Television is just the tip of the entertainment iceberg for today’s consumers, Cindy Rose, senior vice-president and managing director of Disney Interactive Media Group, EMEA, said in her keynote on cross-platform gaming

With a sequence of 10 slides and a battery of statistics, she depicted vividly a new world where multi-tasking and interactivity are essential for all ages. A survey of consumers aged 13 to 75 posted the question: Is your computer becoming more of an entertainment device than your TV? Among the millennials (ages 13-24) 80% answered yes; Gen Xers (25-41) 74%; baby boomers (42-60) 64%; and even among seniors it was 51%.

A poll of Disney consumers aged seven to 14 showed “they are typically on five websites at the same time while watching TV and instant messaging, all at the same time”.

On average, 80% own and use multiple gaming devices - for example 84% have a DS and a Wii. The typical day of a European child consists of gaming for breakfast, mobile phone before and after school, PC before dinner and family TV after. Rose said those trends caused her to look closely at her own children’s entertainment schedules.

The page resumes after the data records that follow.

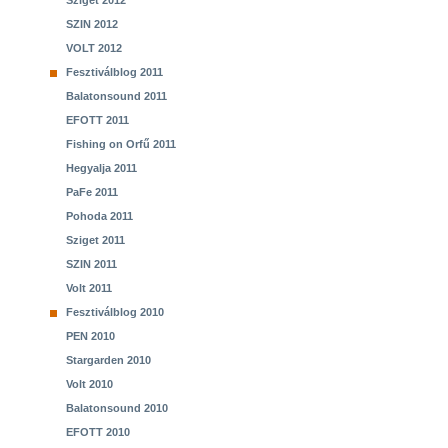
Sziget 2012
SZIN 2012
VOLT 2012
Fesztiválblog 2011
Balatonsound 2011
EFOTT 2011
Fishing on Orfű 2011
Hegyalja 2011
PaFe 2011
Pohoda 2011
Sziget 2011
SZIN 2011
Volt 2011
Fesztiválblog 2010
PEN 2010
Stargarden 2010
Volt 2010
Balatonsound 2010
EFOTT 2010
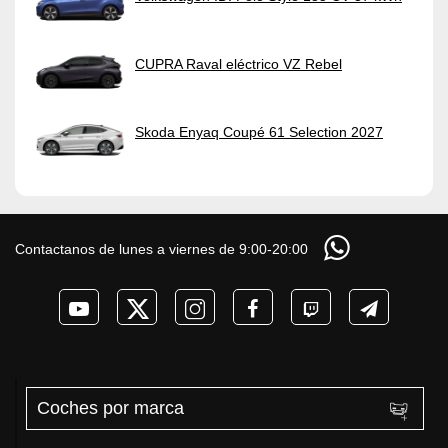
CUPRA Raval eléctrico VZ Rebel
Skoda Enyaq Coupé 61 Selection 2027
Contactanos de lunes a viernes de 9:00-20:00
Coches por marca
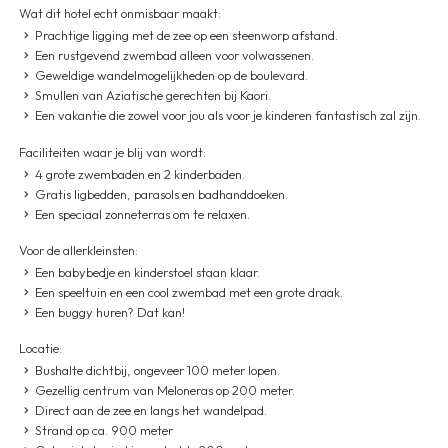
Wat dit hotel echt onmisbaar maakt:
Prachtige ligging met de zee op een steenworp afstand.
Een rustgevend zwembad alleen voor volwassenen.
Geweldige wandelmogelijkheden op de boulevard.
Smullen van Aziatische gerechten bij Kaori.
Een vakantie die zowel voor jou als voor je kinderen fantastisch zal zijn.
Faciliteiten waar je blij van wordt:
4 grote zwembaden en 2 kinderbaden.
Gratis ligbedden, parasols en badhanddoeken.
Een speciaal zonneterras om te relaxen.
Voor de allerkleinsten:
Een babybedje en kinderstoel staan klaar.
Een speeltuin en een cool zwembad met een grote draak.
Een buggy huren? Dat kan!
Locatie:
Bushalte dichtbij, ongeveer 100 meter lopen.
Gezellig centrum van Meloneras op 200 meter.
Direct aan de zee en langs het wandelpad.
Strand op ca. 900 meter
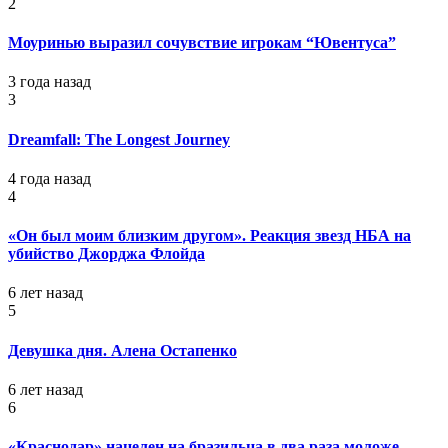
2
Моуринью выразил сочувствие игрокам “Ювентуса”
3 года назад
3
Dreamfall: The Longest Journey
4 года назад
4
«Он был моим близким другом». Реакция звезд НБА на
убийство Джорджа Флойда
6 лет назад
5
Девушка дня. Алена Остапенко
6 лет назад
6
«Краснодар» нацелен на бразильца в два раза моложе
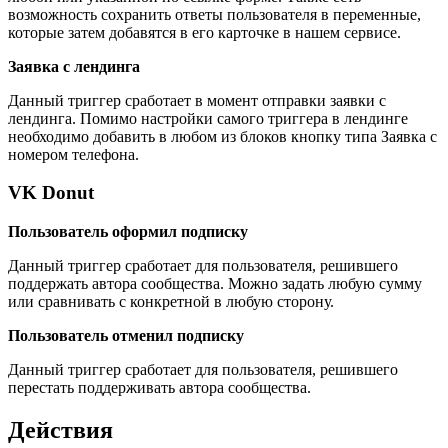
возможность сохранить ответы пользователя в переменные,
которые затем добавятся в его карточке в нашем сервисе.
Заявка с лендинга
Данный триггер сработает в момент отправки заявки с
лендинга. Помимо настройки самого триггера в лендинге
необходимо добавить в любом из блоков кнопку типа Заявка с
номером телефона.
VK Donut
Пользователь оформил подписку
Данный триггер сработает для пользователя, решившего
поддержать автора сообщества. Можно задать любую сумму
или сравнивать с конкретной в любую сторону.
Пользователь отменил подписку
Данный триггер сработает для пользователя, решившего
перестать поддерживать автора сообщества.
Действия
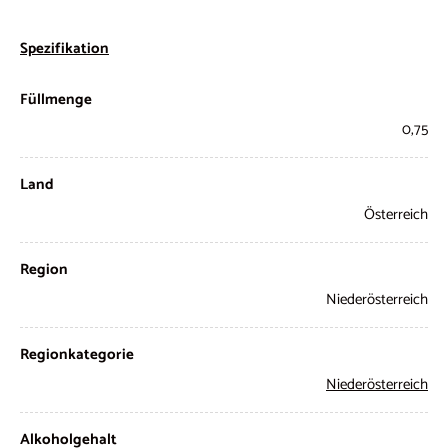
Spezifikation
Füllmenge
0,75
Land
Österreich
Region
Niederösterreich
Regionkategorie
Niederösterreich
Alkoholgehalt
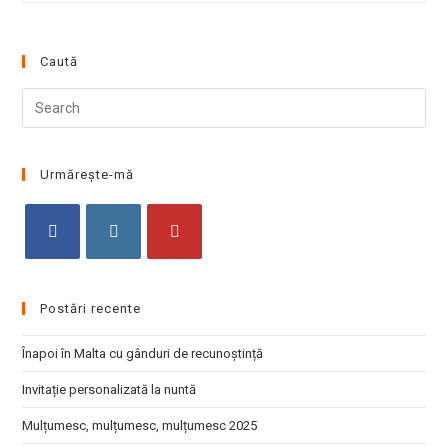
Caută
Pre
Esc
to
clo
Urmărește-mă
the
sea
pan
Opens
Opens
Opens
in
in
in
Postări recente
a
a
a
new
new
new
Înapoi în Malta cu gânduri de recunoștință
tab
tab
tab
Invitație personalizată la nuntă
Mulțumesc, mulțumesc, mulțumesc 2025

Rose provided a quick tour of Disney’s 23 interactive sites, ranging from Tinkerbell through Pirates Of The Caribbean to the forthcoming World Of Cars.

At Club Penguin “an ad-free online playground”, boys’ favourite activities were games and parties, while girls opt to decorate their igloos and customise their penguins. That brand was already on multiple platforms and in merchandising, with the potential for theme parks and other earners. While the “Disney difference” was that her company had the scope and resources to do that, she told broadcasters: “You can no longer be satisfied serving up traditional linear TV shows.”